Christophe Guilluy : "Il y a eu le plus grand plan social de l'histoire de l'économie"

Christophe Guilluy, géographe, théoricien du concept de "France périphérique", auteur de "Le temps des gens ordinaires" (éditions Flammarion), était l’invité d’André Bercoff, jeudi 15 octobre, sur Sud Radio dans son rendez-vous du 12h-13h, "Bercoff dans tous ses états".

Christophe Guilluy invité d’André Bercoff dans "Bercoff dans tous ses états” sur Sud Radio.
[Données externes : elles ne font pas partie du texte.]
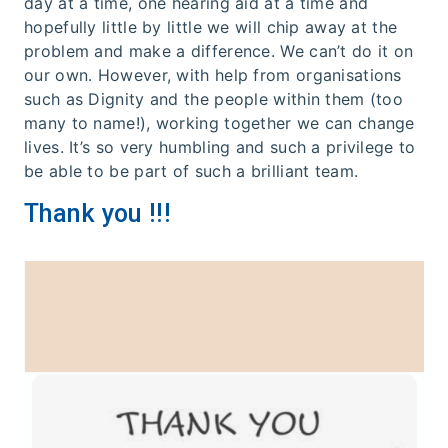
day at a time, one hearing aid at a time and
hopefully little by little we will chip away at the
problem and make a difference. We can’t do it on
our own. However, with help from organisations
such as Dignity and the people within them (too
many to name!), working together we can change
lives. It’s so very humbling and such a privilege to
be able to be part of such a brilliant team.
Thank you !!!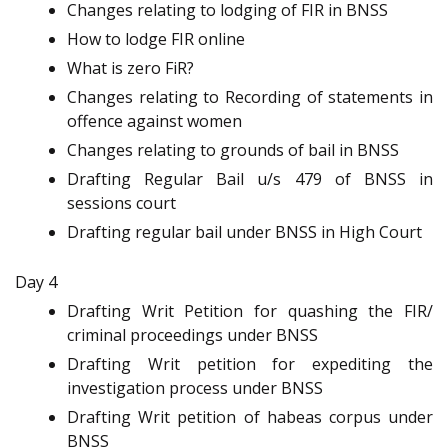
Changes relating to lodging of FIR in BNSS
How to lodge FIR online
What is zero FiR?
Changes relating to Recording of statements in
offence against women
Changes relating to grounds of bail in BNSS
Drafting Regular Bail u/s 479 of BNSS in
sessions court
Drafting regular bail under BNSS in High Court
Day 4
Drafting Writ Petition for quashing the FIR/
criminal proceedings under BNSS
Drafting Writ petition for expediting the
investigation process under BNSS
Drafting Writ petition of habeas corpus under
BNSS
Alors que, pour de nombreux observateurs, les classes populaires disparaissent et intègrent les classes moyennes, Christophe Guilluy tient à signaler qu'elles "n'ont pas disparu". "Elles se sont recomposées et représentent un bloc tellement important qu'elles rayonnent au-delà de la contestation sociale, de classe stricto sensu", précise le géographe qui observe "une bascule culturelle".

 

Un changement de société

Si Christophe Guilluy n'est pas un prophète à proprement parlé, il anticipait déjà la révolte des Gilets jaunes sur le rond-point lorsqu'il se pencha sur la conception de la France périphérique. Idée à laquelle il se consacra "dès 2001". "Beaucoup de temps de perdu", déplore-t-il, évoquant "le plus grand plan social de l'histoire de l'économie". 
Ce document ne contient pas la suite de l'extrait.